Le province con situazione più critica per accessi a pronto soccorso per il caldo
Le situazioni più critiche sono quelle delle province di Pavia, Cremona e Mantova e dell’area del Varesotto. Nella giornata di domenica 28 agosto è stata superata la soglia degli 11.000 accessi ai Pronto soccorso, di cui poco meno del 30% trasportati dal 118.
Lunedì 29 giugno, alle 8.00, le missioni dei mezzi di soccorso registravano un incremento (rispetto allo stessa ora, dello stesso giorno della settimana precedente) del 9% nell’Area Laghi, del 3% nell’Area Metropolitana e del 15% nell’Area Pianura (Pavia, Cremona e Mantova), mentre nell’Area delle Alpi si è rilevata una diminuzione del 2%.
In particolare, per quanto riguarda l’Area Pianura, il 15% delle chiamate riguarda patologie cardiologiche, percentuale che sale al 30% nell’Area delle Alpi.
Oltre 9000 chiamate al Numero unico della continuità assistenziale
Sono state oltre 9.000 le chiamate al Numero unico della continuità assistenziale (116 117) tra sabato e domenica, a conferma dell’importanza di un sistema non emergenziale che sta iniziando a essere utilizzato in modo sempre più appropriato dai cittadini.

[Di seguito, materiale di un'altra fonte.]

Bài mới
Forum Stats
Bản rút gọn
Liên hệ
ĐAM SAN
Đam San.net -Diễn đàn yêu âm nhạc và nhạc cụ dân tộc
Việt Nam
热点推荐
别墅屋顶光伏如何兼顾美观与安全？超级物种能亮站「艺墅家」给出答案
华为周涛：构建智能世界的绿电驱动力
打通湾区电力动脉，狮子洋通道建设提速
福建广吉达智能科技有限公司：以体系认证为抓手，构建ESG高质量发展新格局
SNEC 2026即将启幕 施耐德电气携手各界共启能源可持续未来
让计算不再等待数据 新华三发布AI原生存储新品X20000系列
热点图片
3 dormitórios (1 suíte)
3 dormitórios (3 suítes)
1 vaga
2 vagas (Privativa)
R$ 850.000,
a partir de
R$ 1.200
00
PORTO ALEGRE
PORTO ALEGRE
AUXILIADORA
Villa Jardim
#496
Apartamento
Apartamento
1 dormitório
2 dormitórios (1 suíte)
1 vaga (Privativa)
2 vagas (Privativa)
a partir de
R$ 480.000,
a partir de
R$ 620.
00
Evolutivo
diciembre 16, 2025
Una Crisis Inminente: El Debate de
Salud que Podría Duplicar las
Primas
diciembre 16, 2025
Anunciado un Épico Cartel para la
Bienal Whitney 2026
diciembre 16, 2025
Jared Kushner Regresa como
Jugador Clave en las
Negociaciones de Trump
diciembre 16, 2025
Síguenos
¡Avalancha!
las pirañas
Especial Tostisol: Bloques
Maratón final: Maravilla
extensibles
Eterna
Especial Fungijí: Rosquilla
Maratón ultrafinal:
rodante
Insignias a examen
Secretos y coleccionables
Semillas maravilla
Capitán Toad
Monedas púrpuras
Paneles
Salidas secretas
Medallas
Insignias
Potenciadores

Nella giornata di lunedì 29 giugno si registra comunque il fisiologico picco di attività del ‘dopo fine settimana’, che potrebbe rendere il dato odierno meno direttamente correlato agli effetti del caldo.
Non abbassare la guardia
“Stiamo superando l’emergenza afa – ha concluso Bertolaso – ma adesso non dobbiamo abbassare la guardia, perché nei prossimi giorni sono attesi temporali improvvisi e molto violenti. Non c’è tregua, ma questi sono i trend climatici ai quali dobbiamo abituarci”.